Cuando en 1934, gana las elecciones la Confederación Española de Derechas Autónomas (la CEDA de Gil Robles),  los dos partidos mayoritarios de la izquierda, socialistas (PSOE, liderado por Largo Caballero) y anarquistas (CNT-FAI) —que habían advertido anticipadamente que no aceptarían los resultados de la votación democrática, si ganaba la derecha— organizan una insurrección revolucionaria contra la República que alcanza importancia en Asturias y en Cataluña. La revolución fracasa por la fuerza de las armas. Se reprime a los revolucionarios y se juzgan y encarcelan a los principales líderes implicados. Todo va en contra de la moderación y el acuerdo, y en favor del extremismo y el enfrentamiento. Aparecen milicias armadas con su consecuencia: los asesinatos políticos. 


En el verano de 1936 se ha alcanzado ya el paroxismo del enfrentamiento (asesinatos del teniente Castillo, socialista, y de Calvo Sotelo, monárquico). En ambos bandos, la gente moderada, tolerante, y demócrata, ha sido desplazada por los extremistas. Las dos Españas no se respetan. Se odian. Se desean la muerte. Persiguen la desaparición física una de la otra. 



Ambos bandos se prepararon para eliminarse el uno al otro… A ello, a liquidar físicamente al adversario, dedicaron tres años, en los que, los “heroicos” soldados de la retaguardia, la chusma más acreditada de cada bando, se dedicó a su oficio: el asesinato político de los pobres ciudadanos indefensos… 

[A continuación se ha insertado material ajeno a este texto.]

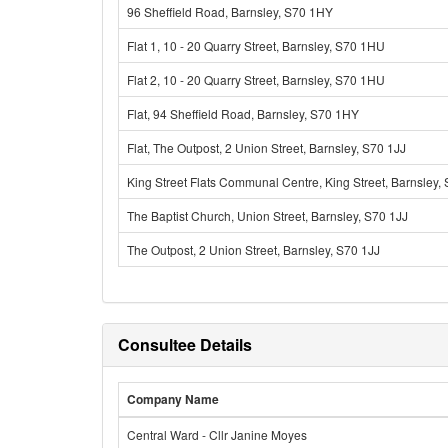
96 Sheffield Road, Barnsley, S70 1HY
Flat 1, 10 - 20 Quarry Street, Barnsley, S70 1HU
Flat 2, 10 - 20 Quarry Street, Barnsley, S70 1HU
Flat, 94 Sheffield Road, Barnsley, S70 1HY
Flat, The Outpost, 2 Union Street, Barnsley, S70 1JJ
King Street Flats Communal Centre, King Street, Barnsley,
The Baptist Church, Union Street, Barnsley, S70 1JJ
The Outpost, 2 Union Street, Barnsley, S70 1JJ
Consultee Details
Company Name
Central Ward - Cllr Janine Moyes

Esa es mi visión de la II República: un régimen que fracasó de pleno por dejarse llevar por los extremismos. Que fue incapaz de organizar un marco de convivencia pacífica para todos los españoles. Que frustró las esperanzas de Libertad y de Progreso de la gran mayoría de los españoles.  Un Estado envenenado por el sectarismo político… Comprenderéis que no sienta nostalgia por su vuelta.